乳幼児の誤飲予防では、子どもの発達特性を踏まえ「環境調整」が最も効果的である。1歳4か月の幼児は「探索行動」が強く、危険を理解して避ける能力は未熟であるため、本人への注意指導よりも、周囲の環境を安全に整えることが重要となる。

解説

誤飲のリスクが高いのはボタン電池など、直径4cm以下の小さい異物である。この大きさは「トイレットペーパーの芯を通る大きさ」として、実際の生活で簡単に確認できる具体的な基準である。そのため、保護者に「大きさが4cmより小さいものは手の届かない場所に置く」という具体的な行動指導を行うことで、実践しやすい。また、誤飲の多くは「手に取って口に運ぶ」行動から発生するため、その行動を防ぐには、物の置き場を子どもの手の届かない場所にすることが最優先される。他の選択肢では、24時間目を離さない(1)は現実的でなく、行動範囲を制限する(3)は誤飲の予防とは直接関係がない。
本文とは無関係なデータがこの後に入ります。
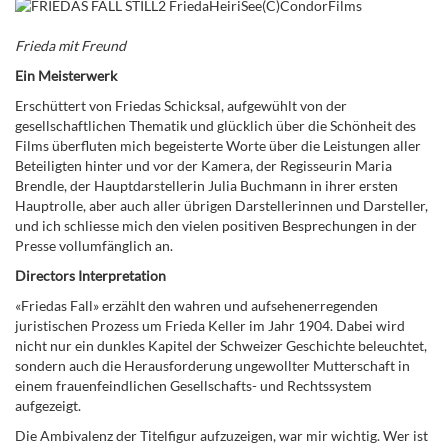
Frieda mit Freund
Ein Meisterwerk
Erschüttert von Friedas Schicksal, aufgewühlt von der
gesellschaftlichen Thematik und glücklich über die Schönheit des
Films überfluten mich begeisterte Worte über die Leistungen aller
Beteiligten hinter und vor der Kamera, der Regisseurin Maria
Brendle, der Hauptdarstellerin Julia Buchmann in ihrer ersten
Hauptrolle, aber auch aller übrigen Darstellerinnen und Darsteller,
und ich schliesse mich den vielen positiven Besprechungen in der
Presse vollumfänglich an.
Directors Interpretation
«Friedas Fall» erzählt den wahren und aufsehenerregenden
juristischen Prozess um Frieda Keller im Jahr 1904. Dabei wird
nicht nur ein dunkles Kapitel der Schweizer Geschichte beleuchtet,
sondern auch die Herausforderung ungewollter Mutterschaft in
einem frauenfeindlichen Gesellschafts- und Rechtssystem
aufgezeigt.
Die Ambivalenz der Titelfigur aufzuzeigen, war mir wichtig. Wer ist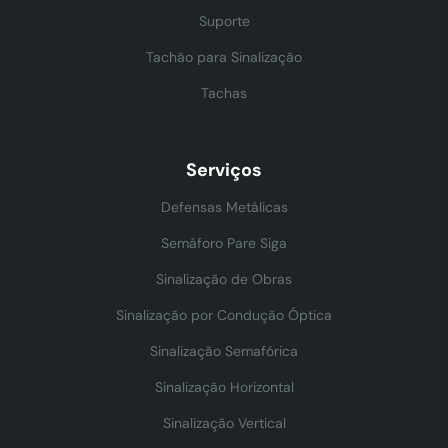
Suporte
Tachão para Sinalização
Tachas
Serviços
Defensas Metálicas
Semáforo Pare Siga
Sinalização de Obras
Sinalização por Condução Óptica
Sinalização Semafórica
Sinalização Horizontal
Sinalização Vertical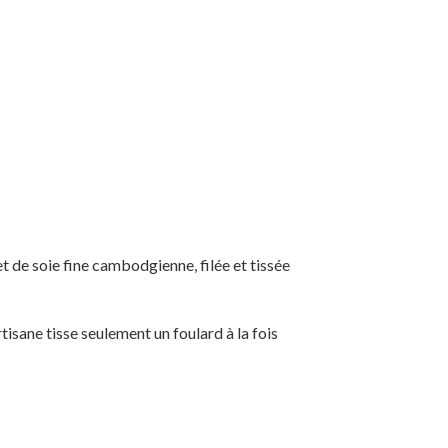
 de soie fine cambodgienne, filée et tissée
artisane tisse seulement un foulard à la fois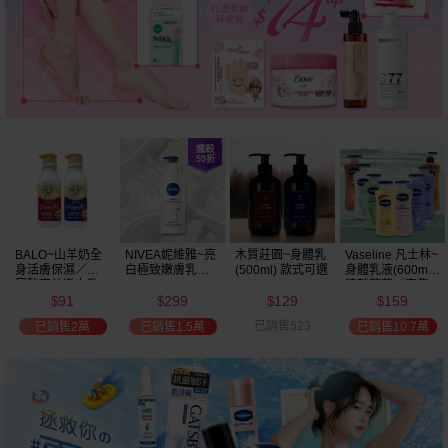
BALO~山羊奶全
NIVEA妮維雅~亮
木質莊園~身體乳
Vaseline 凡士林~
身活膚保濕／玻
白極致嫩膚乳液
(500ml) 款式可選
身體乳液(600ml)
尿酸高效嫩白乳
400ml
清新蘆薈／密集
91
299
129
159
液(550ml) 款式可
保濕鎖水／全方
$
$
$
$
選
位保濕鎖水／可
已銷售523
已銷售2萬
已銷售1.5萬
已銷售10.7萬
可油／薰衣草／
淨白透亮／杏仁
+E 款式可選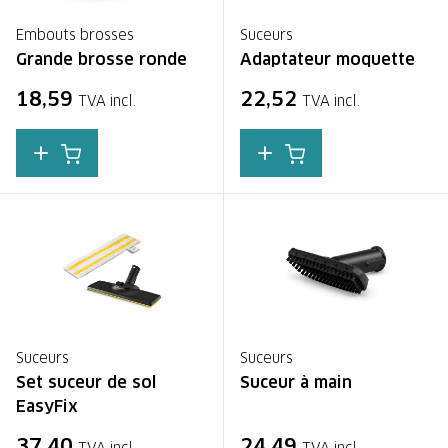
Embouts brosses
Suceurs
Grande brosse ronde
Adaptateur moquette
18,59
22,52
TVA incl.
TVA incl.
Suceurs
Suceurs
Set suceur de sol
Suceur à main
EasyFix
37,40
24,49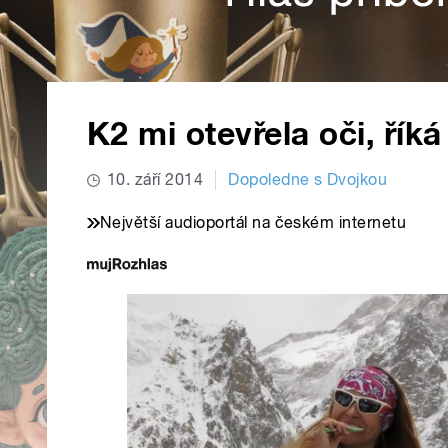
K2 mi otevřela oči, řík
10. září 2014
Dopoledne s Dvojkou
Největší audioportál na českém internetu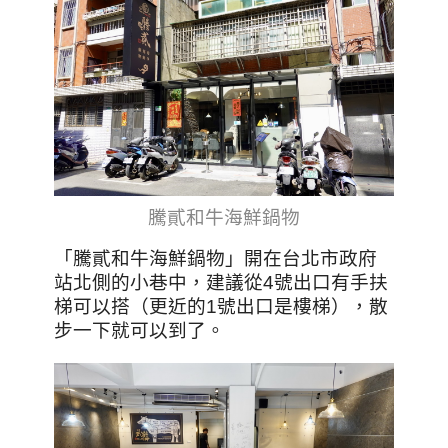
騰貳和牛海鮮鍋物
「騰貳和牛海鮮鍋物」開在台北市政府
站北側的小巷中，建議從4號出口有手扶
梯可以搭（更近的1號出口是樓梯），散
步一下就可以到了。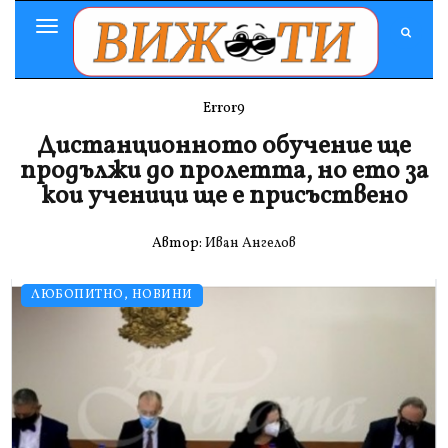
Toggle
Navigation
Error9
Дистанционното обучение ще
продължи до пролетта, но ето за
кои ученици ще е присъствено
Автор:
Иван Ангелов
ЛЮБОПИТНО
,
НОВИНИ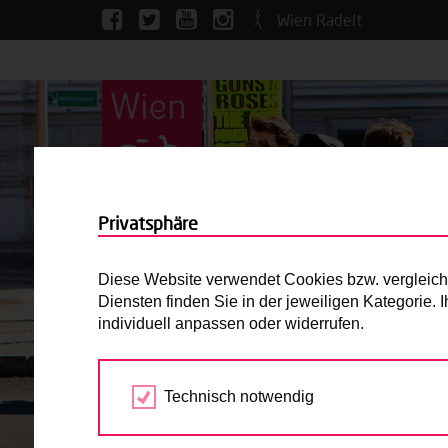
Wien Radelt
Privatsphäre
Diese Website verwendet Cookies bzw. vergleichba
Diensten finden Sie in der jeweiligen Kategorie.
individuell anpassen oder widerrufen.
Technisch notwendig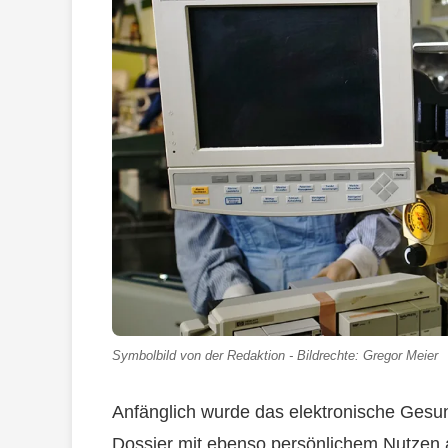
Symbolbild von der Redaktion - Bildrechte: Gregor Meier
Anfänglich wurde das elektronische Gesun
Dossier mit ebenso persönlichem Nutzen a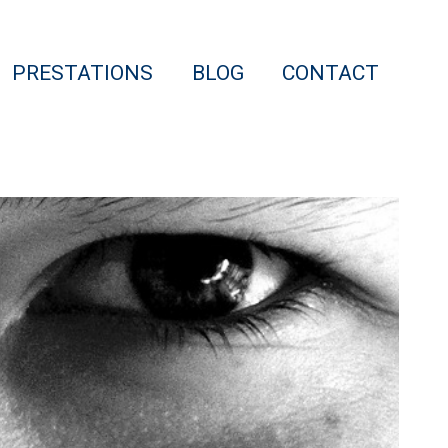
PRESTATIONS
BLOG
CONTACT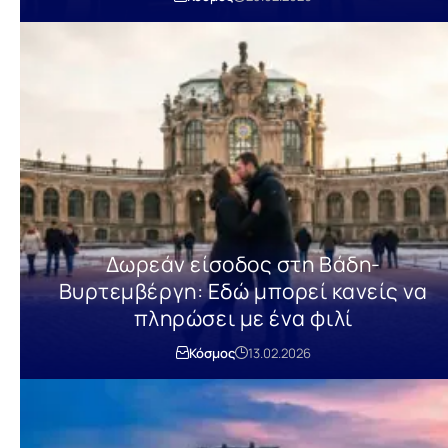
Δωρεάν είσοδος στη Βάδη-
Βυρτεμβέργη: Εδώ μπορεί κανείς να
πληρώσει με ένα φιλί
Κόσμος
13.02.2026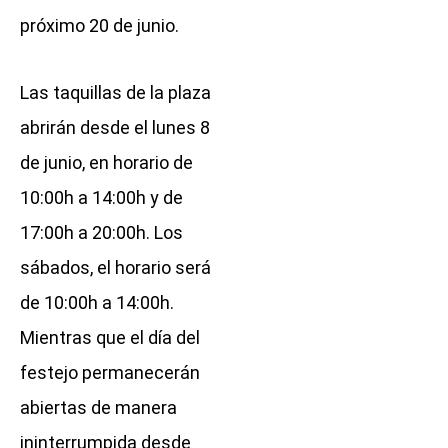
próximo 20 de junio.
Las taquillas de la plaza
abrirán desde el lunes 8
de junio, en horario de
10:00h a 14:00h y de
17:00h a 20:00h. Los
sábados, el horario será
de 10:00h a 14:00h.
Mientras que el día del
festejo permanecerán
abiertas de manera
ininterrumpida desde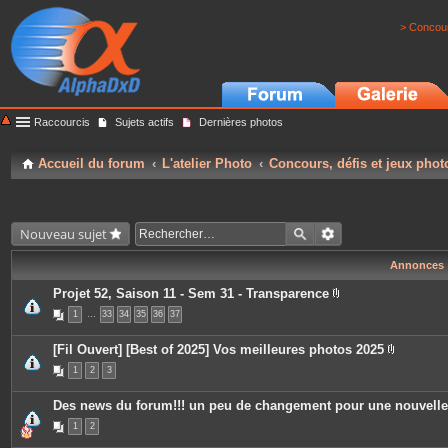
> Concour
Raccourcis
Sujets actifs
Dernières photos
Accueil du forum
L'atelier Photo
Concours, défis et jeux phot
Nouveau sujet
Annonces
Projet 52, Saison 11 - Sem 31 - Transparence
P
1
…
33
34
35
36
37
i
è
c
[Fil Ouvert] [Best of 2025] Vos meilleures photos 2025
e
P
s
1
2
3
i
j
è
o
c
i
Des news du forum!!! un peu de changement pour une nouvell
e
n
s
t
1
2
j
e
o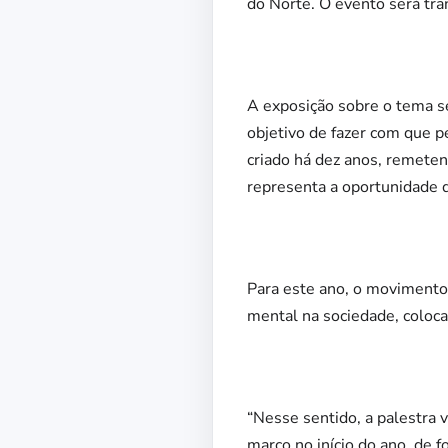
do Norte. O evento será tra
A exposição sobre o tema se
objetivo de fazer com que 
criado há dez anos, remeten
representa a oportunidade d
Para este ano, o movimento 
mental na sociedade, coloca
“Nesse sentido, a palestra 
marco no início do ano, de 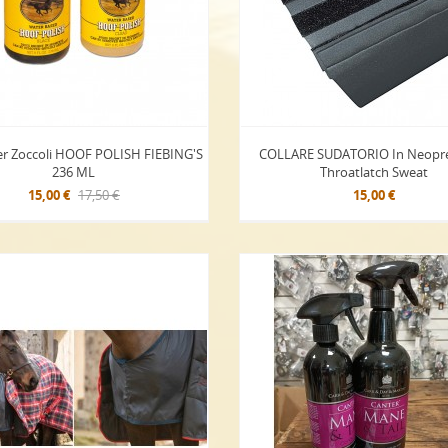
er Zoccoli HOOF POLISH FIEBING'S
COLLARE SUDATORIO In Neopre
236 ML
Throatlatch Sweat
15,00 €
17,50 €
15,00 €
また、幼児は抽象的な「やってはいけない」という言葉を理解できないため、注意指導(2)は効果が薄い。

選択肢の確認

1.A ちゃんから目を離さないこと:24時間の監視は現実的でなく、事故の予防には向かない。
2.A ちゃんにやってはいけないことを教えること:発達段階上、抽象的な注意は理解できない。
3.家の中でのA ちゃんの行動範囲を柵で区切ること:行動範囲の制限は誤飲予防とは関係なく、危険物の管理が鍵。
4.大きさが4cm よりも小さいものはA ちゃんの手が届かないところに置くこ と:観察可能な具体的な基準で、実践可能な環境調整の指導。

覚えるポイント

「4cmがキーポイント」。誤飲を防ぐには、子どもの手の届かない場所に、直径4cm以下の物(ボタン電池など)を置くことが最も効果的。